*The task*. Output each record below exactly as it stands, leaving out the pictures.

Data items:
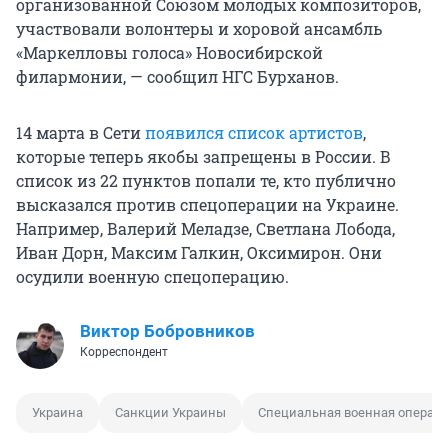
организованной Союзом молодых композиторов,
участвовали волонтеры и хоровой ансамбль
«Маркелловы голоса» Новосибирской
филармонии, — сообщил НГС Бурханов.
14 марта в Сети
появился список артистов
,
которые теперь якобы запрещены в России. В
список из 22 пунктов попали те, кто публично
высказался против спецоперации на Украине.
Например, Валерий Меладзе, Светлана Лобода,
Иван Дорн, Максим Галкин, Оксимирон. Они
осудили военную спецоперацию.
Виктор Бобровников
Корреспондент
Украина
Санкции Украины
Специальная военная операц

*Task response*.
организованной Союзом молодых композиторов,
участвовали волонтеры и хоровой ансамбль
«Маркелловы голоса» Новосибирской
филармонии, — сообщил НГС Бурханов.
14 марта в Сети
появился список артистов
,
которые теперь якобы запрещены в России. В
список из 22 пунктов попали те, кто публично
высказался против спецоперации на Украине.
Например, Валерий Меладзе, Светлана Лобода,
Иван Дорн, Максим Галкин, Оксимирон. Они
осудили военную спецоперацию.
Виктор Бобровников
Корреспондент
Украина
Санкции Украины
Специальная военная операц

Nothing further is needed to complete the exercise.